One day a friend and I were fishing at a mountain lake. We were working on a nice string of fish when it started to rain, and in just a few minutes the shower became a downpour. We hated to leave our fishing spot, but we decided that dry was better than wet. So we climbed into my friend’s car and drove up the mountain road. As we ascended to a higher elevation, the rain turned to snow, and soon the snowstorm was heavy and intense. When we crested a slight hill, the car began an uncontrollable spin on the slippery road. I realized we were sliding helplessly toward a roadside cliff, so I reached to unbuckle my seat belt in order to jump out before the car slid over the edge. However, in a few seconds the car did a complete 360 and came to a stop in the middle of the road. The life-threatening danger was over, but my friend and I had been plunged into a state of fear. There was nothing we could do about the way our bodies reacted; we had accelerated heart rates, a sinking feeling in our stomachs, and white, blood-drained skin. We stayed on edge emotionally as we crept down the hill into town, briefly losing control of the car on two curves. Our experience on the slick road illustrates a legitimate and rational fear: We could have lost our lives. But many who are plagued by irrational fear would end up exaggerating the danger of our close call and swear never again to go fishing, drive on a mountain road, or drive in the snow. An exaggerated fear is equipped with binoculars; it tends to magnify dangers that are a great distance away, making small threats appear large. Normal fear reacts, but exaggerated fear overreacts. In many areas of the country, there seems to be larger-than-normal amount of danger and violence—freeway shootings, gang wars, kidnappings, and so forth. Most people react normally to these dangers by being cautious on freeways and avoiding some potentially dangerous areas of the city. But those with exaggerated fear overreact by confining themselves to their homes or neighborhoods.

Fear of Fear

Some people actually fear the sensation of fear itself, so they go out of their way to avoid all places and situations that produce these sensations. Since they cannot avoid the involuntary knot in the stomach or the white (or sometimes flushed) complexion that accompanies a frightening experience, they avoid any setting in which these feelings might possibly occur. For example, someone who is afraid of loud and dominant individuals may overcompensate by avoiding meeting new people altogether.

Fear of Thoughts

Some people may not be afraid of their feelings but are afraid of their thoughts. Have you ever wished that a frightening thought would go away—or would never have entered your mind in the first place? I’m going to forget the host’s name, or I won’t remember the opening lines of my presentation. Occasional thoughts like these are normal and relatively harmless, but the persistent fear of these thoughts is abnormal.

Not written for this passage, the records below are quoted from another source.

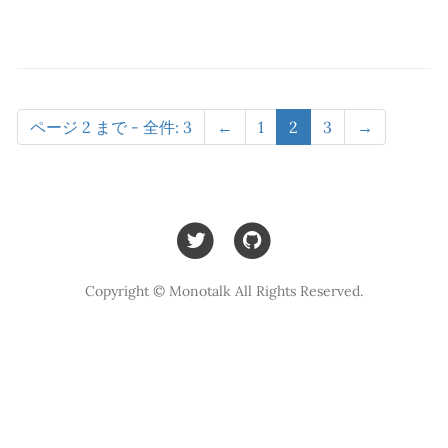
ページ 2 まで - 全件: 3
←
1
2
3
→
Copyright © Monotalk All Rights Reserved.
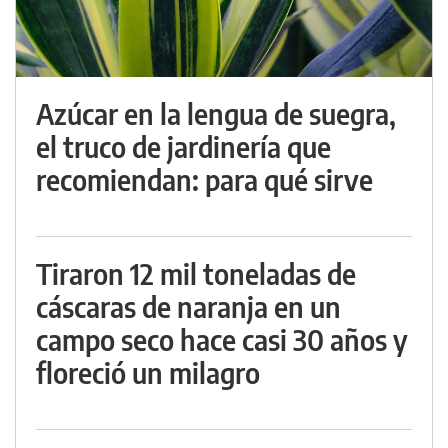
Azúcar en la lengua de suegra,
el truco de jardinería que
recomiendan: para qué sirve
Tiraron 12 mil toneladas de
cáscaras de naranja en un
campo seco hace casi 30 años y
floreció un milagro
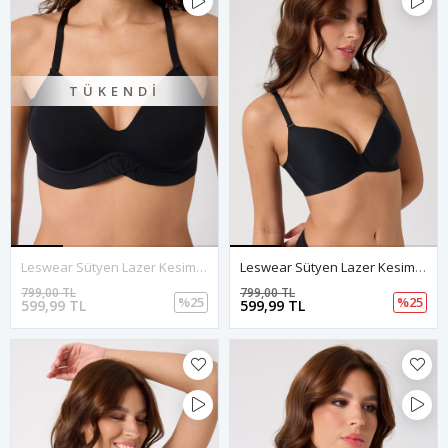
TÜKENDI
Leswear Sütyen Lazer Kesim Siyah Renk Sütyen - Dolgulu Sütyen - Askısı Çıkarılabilir - Kopya
Leswear Sütyen Lazer Kesim Siyah Renk Sütyen – İz Yapmayan Şıklık
799,00 TL
799,00 TL
%25
%25
599,99 TL
599,99 TL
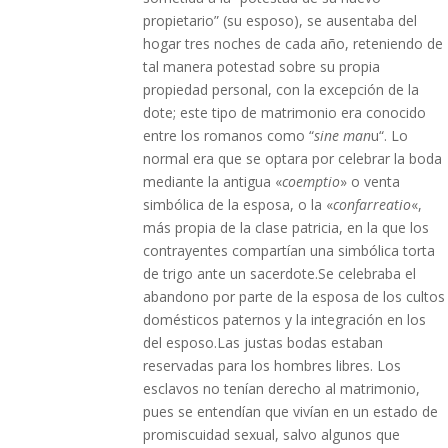
propietario” (su esposo), se ausentaba del
hogar tres noches de cada año, reteniendo de
tal manera potestad sobre su propia
propiedad personal, con la excepción de la
dote; este tipo de matrimonio era conocido
entre los romanos como “
sine man
u“. Lo
normal era que se optara por celebrar la boda
mediante la antigua «
coemptio
» o venta
simbólica de la esposa, o la «
confarreatio
«,
más propia de la clase patricia, en la que los
contrayentes compartían una simbólica torta
de trigo ante un sacerdote.Se celebraba el
abandono por parte de la esposa de los cultos
domésticos paternos y la integración en los
del esposo.Las justas bodas estaban
reservadas para los hombres libres. Los
esclavos no tenían derecho al matrimonio,
pues se entendían que vivían en un estado de
promiscuidad sexual, salvo algunos que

COMMON FEARS IN DAILY LIFE

What part does fear play in your life? Let’s consider daily life. Fears covers the gamut of human experience and includes fear of exams, spiders, darkness, mice, heights, and rejection—among hundreds of other things. There are healthy and unhealthy fears. But do you know the difference? Healthy fears may prompt you to:

# Wear a seat belt in a plane or car to avoid injury.

# Wear a life jacket in a canoe on a river trip.

# Check with an expert before eating wild mushrooms.

# Ask a financial expert for advice before making investments.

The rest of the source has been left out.